Role of Dissipation on the Stability of a Parametrically Driven Quantum Harmonic Oscillator

TL;DR

This paper investigates how dissipation influences the stability of a quantum harmonic oscillator under parametric driving, revealing that dissipation can suppress dynamical instabilities and linking quantum stability to classical Mathieu equation behavior.

Contribution

It provides a novel analysis connecting quantum dissipative dynamics with classical Mathieu equation stability, using numerical and analytical methods.

Findings

Dissipation reduces parametric instability in the quantum oscillator.

A relationship between Wigner function localization and Mathieu equation stability is established.

Quantum stability can be controlled via dissipation effects.

Abstract

We study the dissipative dynamics of a single quantum harmonic oscillator subjected to a parametric driving with in an effective Hamiltonian approach.
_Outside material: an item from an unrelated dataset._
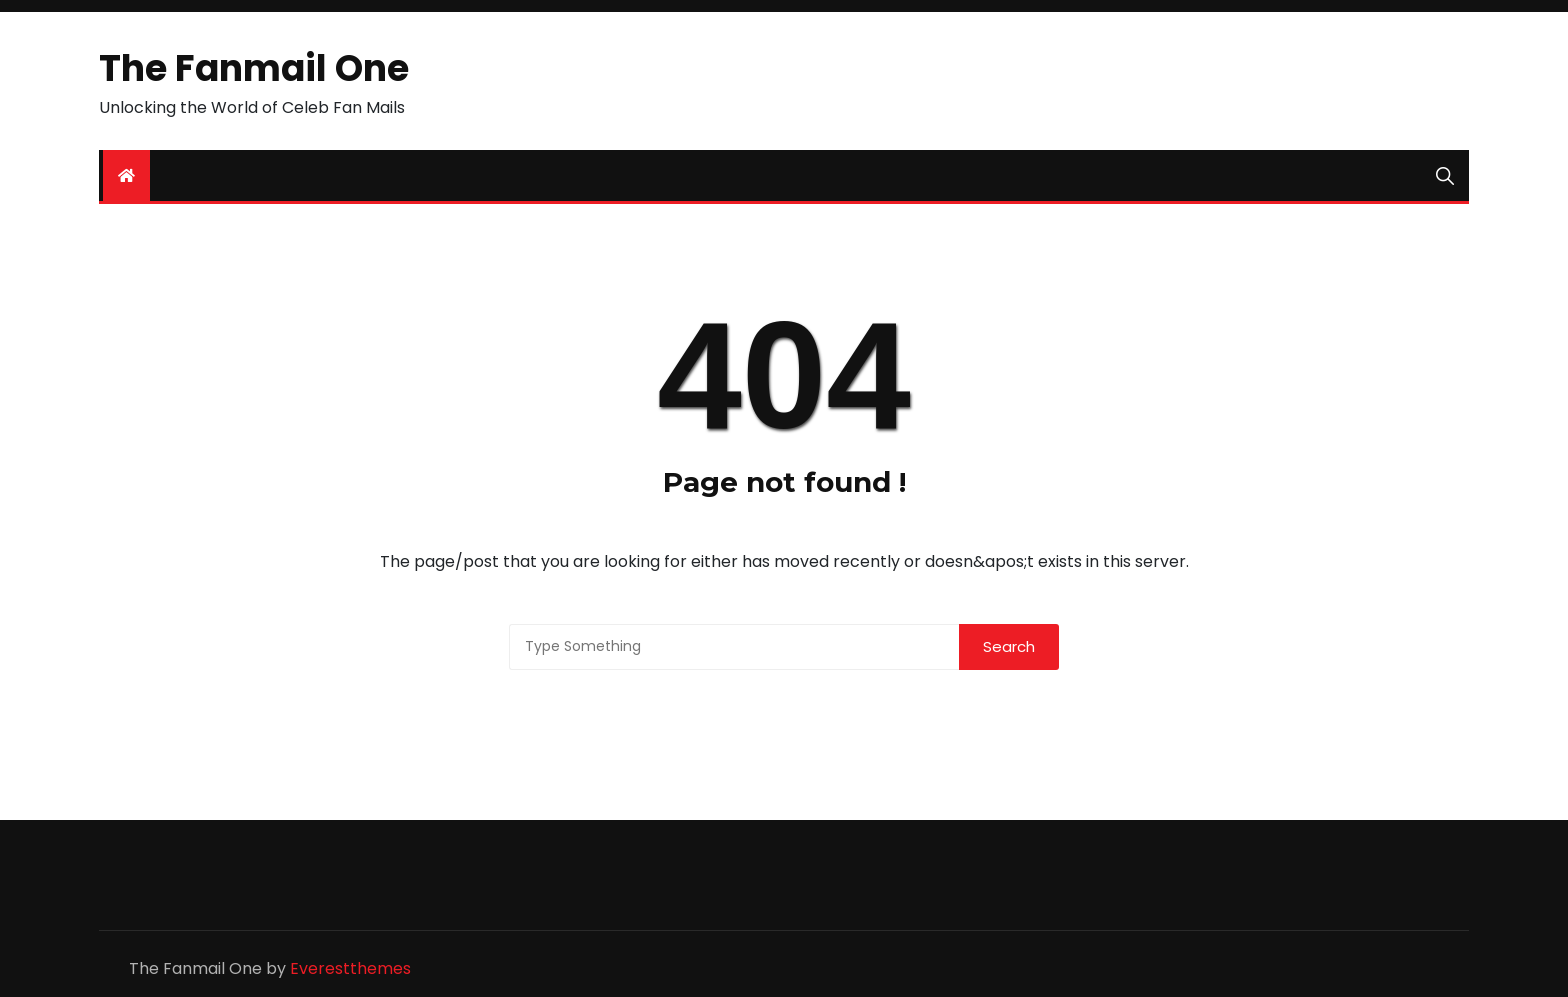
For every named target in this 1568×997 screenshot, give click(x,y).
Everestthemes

Using Liouville von Neumann approach, we show that the time evolution of a parametrically driven dissipative quantum oscillator has a strong connection with the classical damped Mathieu equation. Based on the numerical analysis of the Monodromy matrix, we demonstrate that the dynamical instability generated by the parametric driving are reduced by the effect of dissipation. Further, we obtain a closed relationship between the localization of the Wigner function and the stability of the damped Mathieu equation.